A summary of the computer derived probabilities yields:
Defend +2 Each +1 Attack +2
Attack Defend Attack -2 Each -1 Defend -2
2 on 2 581/1296 420/1296 295/1296
[/6'4] = 1296 1001/1296 715/1296
3 on 2 2275/7776 2611/7776 2890/7776
[/6'5] = 7776 4886/7776 5501/7776
The two probabilities listed on lines by themselves are the sums of the
two nearest terms above them, and they represent the "attacker" or
"defender" loses "at least one".
It's interesting to note that by using the H(N) values for the "highest"

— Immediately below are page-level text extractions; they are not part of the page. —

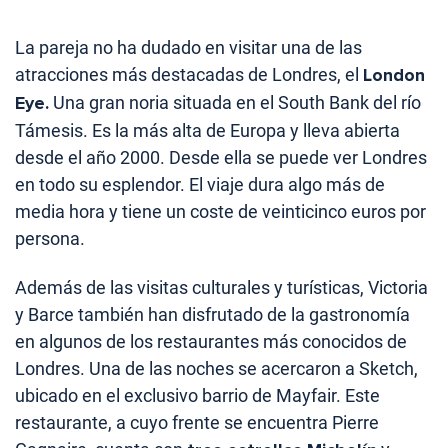
La pareja no ha dudado en visitar una de las
atracciones más destacadas de Londres, el
London
Eye.
Una gran noria situada en el South Bank del río
Támesis. Es la más alta de Europa y lleva abierta
desde el año 2000. Desde ella se puede ver Londres
en todo su esplendor. El viaje dura algo más de
media hora y tiene un coste de veinticinco euros por
persona.
Además de las visitas culturales y turísticas, Victoria
y Barce también han disfrutado de la gastronomía
en algunos de los restaurantes más conocidos de
Londres. Una de las noches se acercaron a Sketch,
ubicado en el exclusivo barrio de Mayfair. Este
restaurante, a cuyo frente se encuentra Pierre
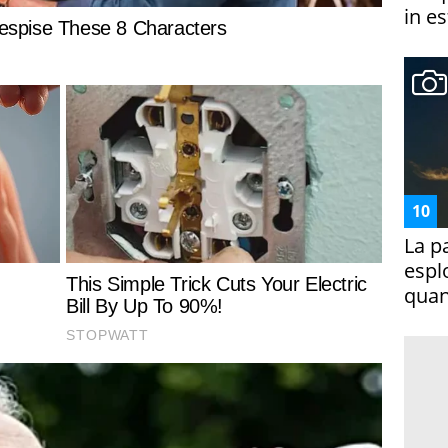
in es
La p
espl
quan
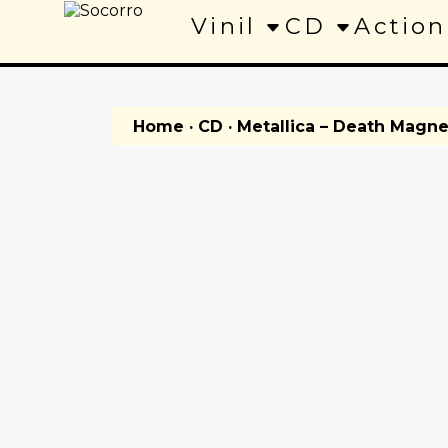
Vinil
CD
Action
Home
·
CD
· Metallica – Death Magne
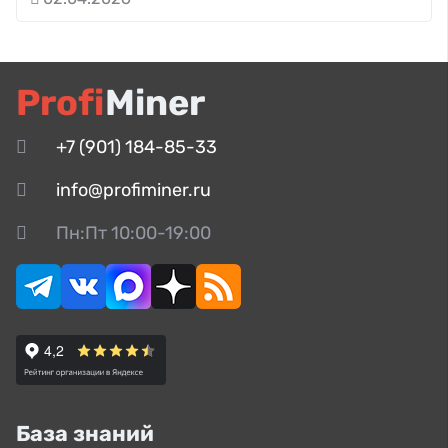
Profi
Miner
+7 (901) 184-85-33
info@profiminer.ru
Пн:Пт 10:00-19:00
База знаний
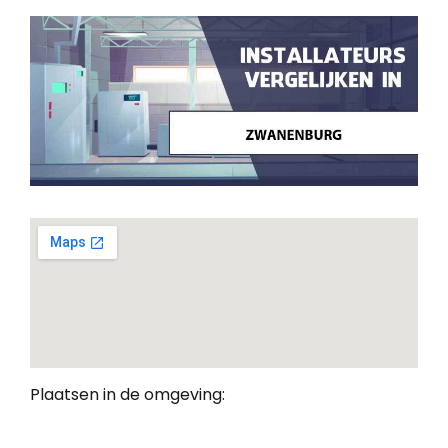
Plaatsen in de omgeving:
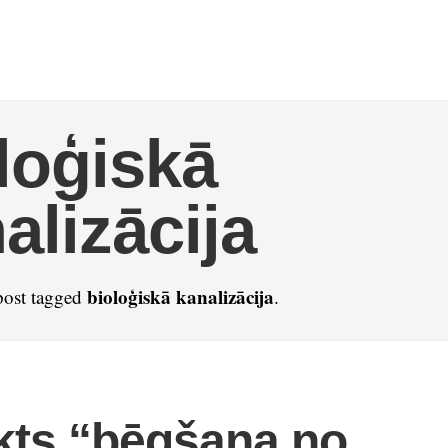
loģiskā
alizācija
bioloģiskā kanalizācija
post tagged
.
kts “bēgšana no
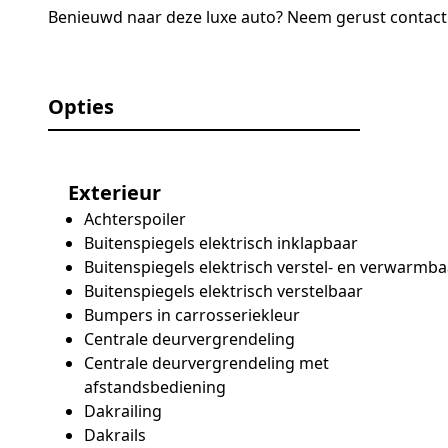
Benieuwd naar deze luxe auto? Neem gerust contact o
Opties
Exterieur
Achterspoiler
Buitenspiegels elektrisch inklapbaar
Buitenspiegels elektrisch verstel- en verwarmba
Buitenspiegels elektrisch verstelbaar
Bumpers in carrosseriekleur
Centrale deurvergrendeling
Centrale deurvergrendeling met
afstandsbediening
Dakrailing
Dakrails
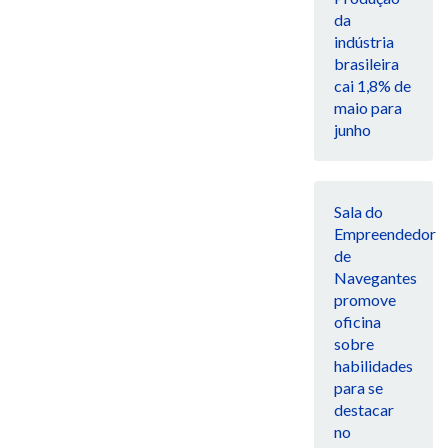
da
indústria
brasileira
cai 1,8% de
maio para
junho
Sala do
Empreendedor
de
Navegantes
promove
oficina
sobre
habilidades
para se
destacar
no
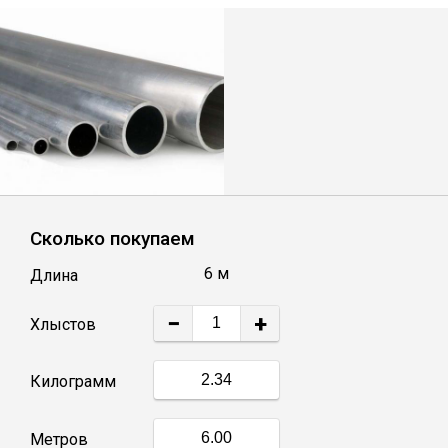
Лист
Уголок
Балка
Швеллер
Сколько покупаем
Квадрат
6 м
Длина
Полоса
−
+
Хлыстов
Катанка
Килограмм
Круг
Метров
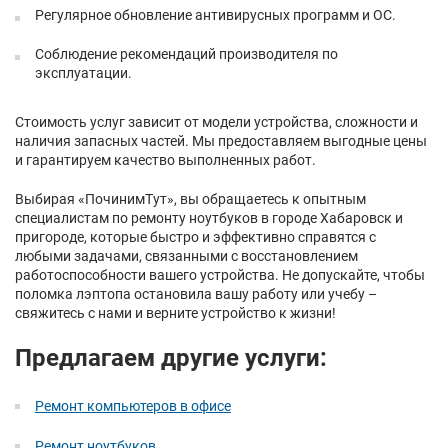
Регулярное обновление антивирусных программ и ОС.
Соблюдение рекомендаций производителя по
эксплуатации.
Стоимость услуг зависит от модели устройства, сложности и
наличия запасных частей. Мы предоставляем выгодные цены
и гарантируем качество выполненных работ.
Выбирая «ПочинимТут», вы обращаетесь к опытным
специалистам по ремонту ноутбуков в городе Хабаровск и
пригороде, которые быстро и эффективно справятся с
любыми задачами, связанными с восстановлением
работоспособности вашего устройства. Не допускайте, чтобы
поломка лэптопа остановила вашу работу или учебу –
свяжитесь с нами и верните устройство к жизни!
Предлагаем другие услуги:
Ремонт компьютеров в офисе
Ремонт ноутбуков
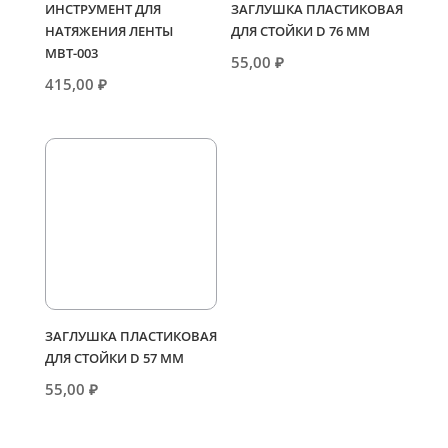
ИНСТРУМЕНТ ДЛЯ
ЗАГЛУШКА ПЛАСТИКОВАЯ
НАТЯЖЕНИЯ ЛЕНТЫ
ДЛЯ СТОЙКИ D 76 ММ
МВТ-003
55,00
₽
415,00
₽
ЗАГЛУШКА ПЛАСТИКОВАЯ
ДЛЯ СТОЙКИ D 57 ММ
55,00
₽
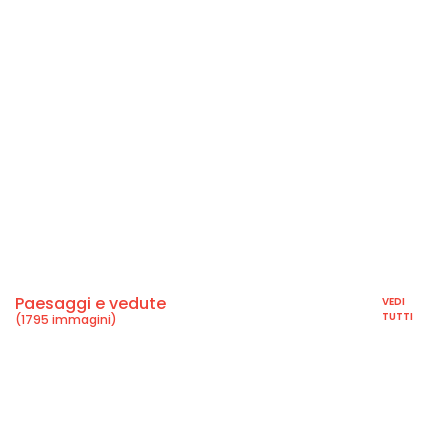
Paesaggi e vedute
VEDI
TUTTI
(1795 immagini)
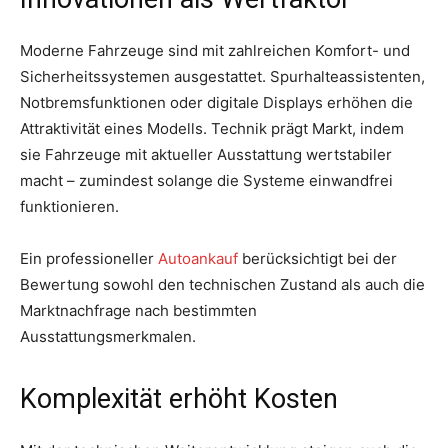
Moderne Fahrzeuge sind mit zahlreichen Komfort- und
Sicherheitssystemen ausgestattet. Spurhalteassistenten,
Notbremsfunktionen oder digitale Displays erhöhen die
Attraktivität eines Modells. Technik prägt Markt, indem
sie Fahrzeuge mit aktueller Ausstattung wertstabiler
macht – zumindest solange die Systeme einwandfrei
funktionieren.
Ein professioneller
Autoankauf
berücksichtigt bei der
Bewertung sowohl den technischen Zustand als auch die
Marktnachfrage nach bestimmten
Ausstattungsmerkmalen.
Komplexität erhöht Kosten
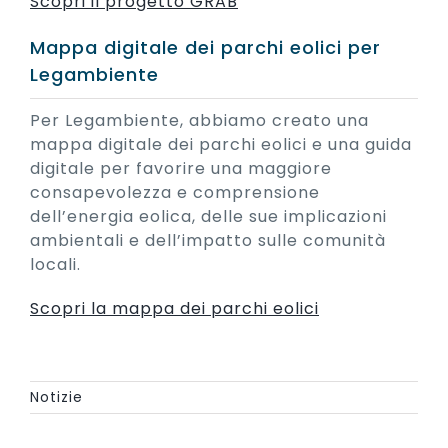
Scopri il progetto GRAB
Mappa digitale dei parchi eolici per
Legambiente
Per Legambiente, abbiamo creato una
mappa digitale dei parchi eolici e una guida
digitale per favorire una maggiore
consapevolezza e comprensione
dell’energia eolica, delle sue implicazioni
ambientali e dell’impatto sulle comunità
locali.
Scopri la mappa dei parchi eolici
Notizie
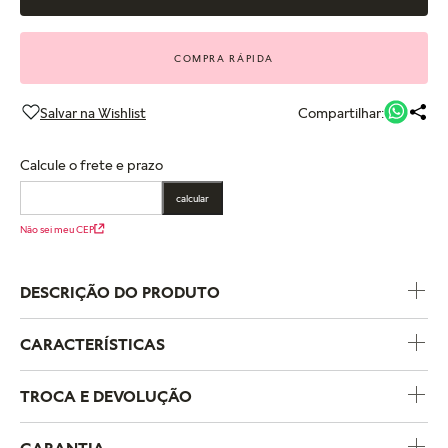
COMPRA RÁPIDA
Compartilhar:
Calcule o frete e prazo
calcular
Não sei meu CEP
DESCRIÇÃO DO PRODUTO
CARACTERÍSTICAS
Código do Produto
268427C01
TROCA E DEVOLUÇÃO
Coleção
Pandora Timeless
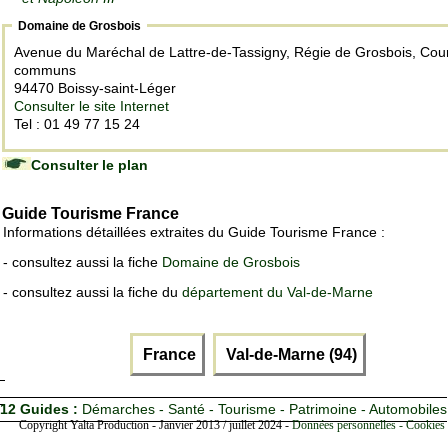
Domaine de Grosbois
Avenue du Maréchal de Lattre-de-Tassigny, Régie de Grosbois, Cou
communs
94470 Boissy-saint-Léger
Consulter le site Internet
Tel : 01 49 77 15 24
Consulter le plan
Guide Tourisme France
Informations détaillées extraites du Guide Tourisme France :
- consultez aussi la fiche
Domaine de Grosbois
- consultez aussi la fiche du
département du Val-de-Marne
France
Val-de-Marne (94)
12 Guides :
Démarches - Santé - Tourisme - Patrimoine - Automobiles
Copyright Yalta Production - Janvier 2013 / juillet 2024 -
Données personnelles - Cookies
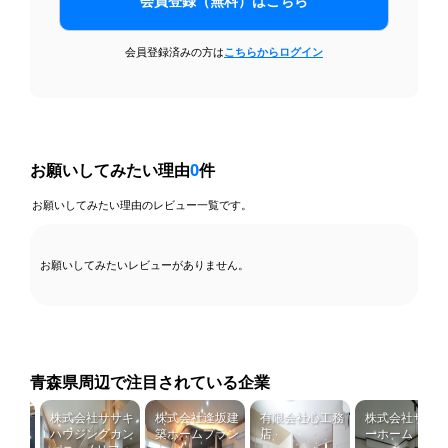
会員登録（無料）はこちら
会員登録済みの方は
こちらからログイン
お願いしてみたい理由
0
件
お願いしてみたい理由のレビュー一覧です。
お願いしてみたいレビューがありません。
青森県周辺で注目されている企業
サービ
株式会社ササキ
株式会社逢坂建
有限会社心工務
株式会社サイト
社
ハウジングカン
築ホームプラン
店
ーホーム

of three dice, along with the "N or less" figures for both i=2 and i=3,
we can compute the probabilities of the "attacker" losing the first
dice, and the "defender" losing the first dice in the "3 on 2" attack as
follows:
The attacker loses the first dice by:
D(sA) = 1(1) + 3(8) + 5(27) + 7(64) + 9(125) + 11(216) = 4109
A(sD) = 1(36) + 7(35) + 19(32) + 37(27) + 61(20) + 91(11) = 4109
The defender loses the first dice by:
A(sD) = 1(0) + 7(1) + 19(4) + 37(9) + 61(16) + 91(25) = 3667
D(sA) = 1(215) + 3(208) + 5(189) + 7(152) + 9(91) + 11(0) = 3667
These values correspond exactly with the computer derived values:
4109 = 2275 + 1834 and 3667 = 2890 + 777
What is the probability the "Attacker" will lose both dice in a "2 on 2"
or "3 on 2" attack?
Without the computer, I'm unable to answer that question!
I'm looking for the formulas that derives 581/1296 for the "2 on 2",
and 2275/7776 for the "3 on 2" attacks, similar to the "3 on 1"
attack formula: P(A loses) = (1/6) ((1+8+27+64+125+216)/216).
I'm unable to determine the formulas! The computer doesn't help
because it only computes the probabilities, not the formulas.
I'm sure the formula is some form of Conditional Probability or
Dependent Probability using formulas like the following:
P(A and B) = P(A) P(B|A)
I'm trying to obtain P(A and B), meaning the probability the
attacker loses the first battle (A) and the second battle (B).
I know the formula to P(A), but not for P(B|A). Most texts that
I've read assume you already know P(A) and P(A and B), and
want to find P(B|A). But I don't know either P(B|A) or P(A and B),
at least not in probability formula notation.
I find it hard to believe that this problem, WITHOUT A COMPUTER,
can't be solved, other than by enumerating all combinations of the
2 or 3 dice thrown by the attacker, and the 2 dice thrown by the
defender. Such tables would have 216 entries for the "2 on 2", and
7776 entries for the "3 on 2". Having to scan such tables by hand
would work, but there must be a mathematical way to do it instead.
August 2014. I tried something to see what effect it would have. I
tried "4 on 2" and "5 on 2" scenarios, still with just two battles. The
odds for the attacker to win BOTH battles went up with 4 or 5 dice.
In other words, the odds the top two dice are high-valued increased.
I haven't yet figured out how to use that knowledge. The M(N,3) row
in the table for three dice represents the 2nd battle dice in a "3 on 2".
That may be what will solve this puzzle for the "3 on 2".